Does your inbox look like this?

Does your inbox look like this?

Remember the old business advice to never let the same piece of paper cross your desk twice? Meaning that each time you shuffled through the same stack to find something, each time you handled something you didn’t need in an effort to find something you did, was slowing you down and wasting your precious time. Productivity was at its peak when your desk was clear, allowing your undivided attention on the task at hand. Then came the email explosion.

Sure, you’ve been using email for years but in more recent times email has been almost completely replacing the paper forms, reports, summaries, receipts and newsletters. This is great news for those still struggling to count the number of times a piece of paper crosses their desk. But it can be terrible new for those who have yet to master their inbox.

We all want to be in the know and there is a sense of insider-knowledge/learning/expertise/etc that comes with all of that information.

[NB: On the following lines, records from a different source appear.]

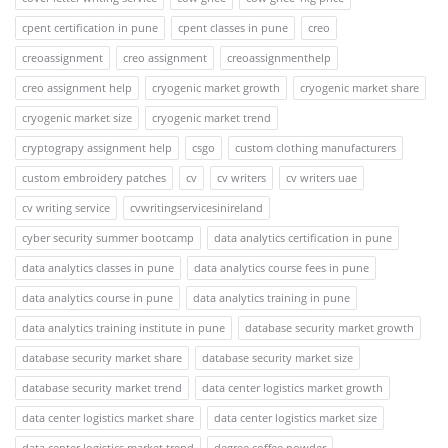
cpent certification in pune
cpent classes in pune
creo
creoassignment
creo assignment
creoassignmenthelp
creo assignment help
cryogenic market growth
cryogenic market share
cryogenic market size
cryogenic market trend
cryptograpy assignment help
csgo
custom clothing manufacturers
custom embroidery patches
cv
cv writers
cv writers uae
cv writing service
cvwritingservicesinireland
cyber security summer bootcamp
data analytics certification in pune
data analytics classes in pune
data analytics course fees in pune
data analytics course in pune
data analytics training in pune
data analytics training institute in pune
database security market growth
database security market share
database security market size
database security market trend
data center logistics market growth
data center logistics market share
data center logistics market size
data center logistics market trend
degree coffee powder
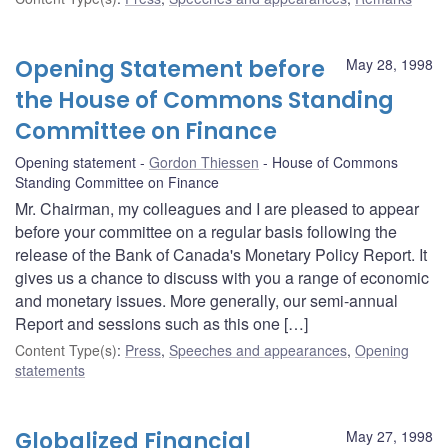
Opening Statement before
May 28, 1998
the House of Commons Standing
Committee on Finance
Opening statement
Gordon Thiessen
House of Commons
Standing Committee on Finance
Mr. Chairman, my colleagues and I are pleased to appear
before your committee on a regular basis following the
release of the Bank of Canada's Monetary Policy Report. It
gives us a chance to discuss with you a range of economic
and monetary issues. More generally, our semi-annual
Report and sessions such as this one […]
Content Type(s)
:
Press
,
Speeches and appearances
,
Opening
statements
Globalized Financial
May 27, 1998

Compound that with not really having to touch any of it and it is easy to sign-up, subscribe and otherwise blow our inboxes to smithereens.

The task of categorizing your incoming email can be as daunting as categorizing the stuff in your attic. Does that Nativity set from your Grandmother (that you never put out) go with the keepsakes or holiday décor? Does that email go in a folder based on who it is from or the project it is about? The blurred lines can be overwhelming.

I recently learned a much simpler system from Michael Hyatt in his post Yes, You Can Stay on Top of E-mail. Forget all of those folders, sub-folders and who relates to what. One folder is all you need. Call it “Processed Mail” as Michael does, or any other title that makes it clear that this has crossed your desk once.

Then as you process your inbox you can ‘do, delegate or defer’ (another great system of Mr. Hyatt’s) and then get it off of your desk and out of your inbox. Anything in your inbox that cannot be deleted goes into that “Processed Mail” folder to live until the end of time. If you decide you need something already processed, make use of that very robust search function. You can search by keyword, from, date and so on. There is no need to pre-sort all of the mail you wish to retain; the search function can do it if and when you need something.

Attempting to function with everything you’ve ever been interested in (and tons of things you’ve never cared about) filling your inbox is the same as trying to drive your car with every piece of snail mail you’ve received in the last decade sitting on your dashboard. Your view is obscured. You are missing important signs. You will eventually crash.

Clear your dash, desk and inbox. You will not regret it!